La patina dorata di lusso e magnetismo che avvolge gli introspettivi personaggi (qui potete trovare la classifica dei 5 migliori in assoluto), insieme agli sketch umoristici che contaminano la serie di intrattenenti momenti comedy, costituiscono il motore propulsivo che spinge i fan più appassionati a seguire le vicende del Pearson Hardman fino al loro commovente epilogo, quegli stessi aspetti di Suits che abbiamo approfondito in pagine e pagine di articoli riguardanti le più svariate tematiche.
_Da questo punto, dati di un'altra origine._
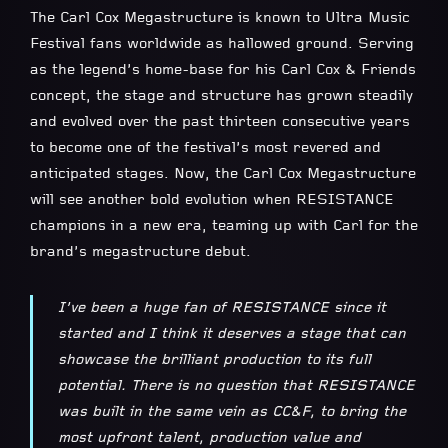
The Carl Cox Megastructure is known to Ultra Music
Festival fans worldwide as hallowed ground. Serving
as the legend’s home-base for his Carl Cox & Friends
concept, the stage and structure has grown steadily
and evolved over the past thirteen consecutive years
to become one of the festival’s most revered and
anticipated stages. Now, the Carl Cox Megastructure
will see another bold evolution when RESISTANCE
champions in a new era, teaming up with Carl for the
brand’s megastructure debut.
I’ve been a huge fan of RESISTANCE since it
started and I think it deserves a stage that can
showcase the brilliant production to its full
potential. There is no question that RESISTANCE
was built in the same vein as CC&F, to bring the
most upfront talent, production value and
Ciò a cui finora non avevamo mai prestato attenzione, invece, è il piano strettamente tecnico della serie. Più precisamente, ci riferiamo a una presenza che fa costantemente da contorno silente alle vicissitudini dei personaggi e che pervade in maniera dirompente il “dietro le quinte”, pur costituendo l’anima stessa di Suits: la legge.
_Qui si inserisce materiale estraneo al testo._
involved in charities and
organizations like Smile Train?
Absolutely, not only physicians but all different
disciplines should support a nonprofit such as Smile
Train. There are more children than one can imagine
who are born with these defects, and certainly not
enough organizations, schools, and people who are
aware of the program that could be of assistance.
Ogni episodio infatti ruota attorno a uno specifico caso giudiziario o comunque a una problematica di carattere giuridico, che richiedono tutte le energie dei brillanti avvocati dello studio per essere risolti, e che si chiudono con la fine della puntata oppure si protraggono persino nell’arco di più stagioni: il settore più battuto è naturalmente quello del diritto societario, ragion per cui di solito la questione riguarda un’acquisizione, una fusione o un disinvestimento, ma spesso le condotte palesi o sottaciute dei personaggi finiscono per sfociare nel penale. Tuttavia ciò a cui lo spettatore assiste guardando Suits non è tanto come funziona la legge, quanto le tecniche abilmente messe in atto dai legali per eluderla, piegandola al proprio volere senza violarla: Harvey insegna a Mike e al suo pubblico a svicolare, ingannare e bluffare di fronte ai suoi avversari per riuscire ad accaparrarsi con le unghie e con i denti la vittoria di un caso.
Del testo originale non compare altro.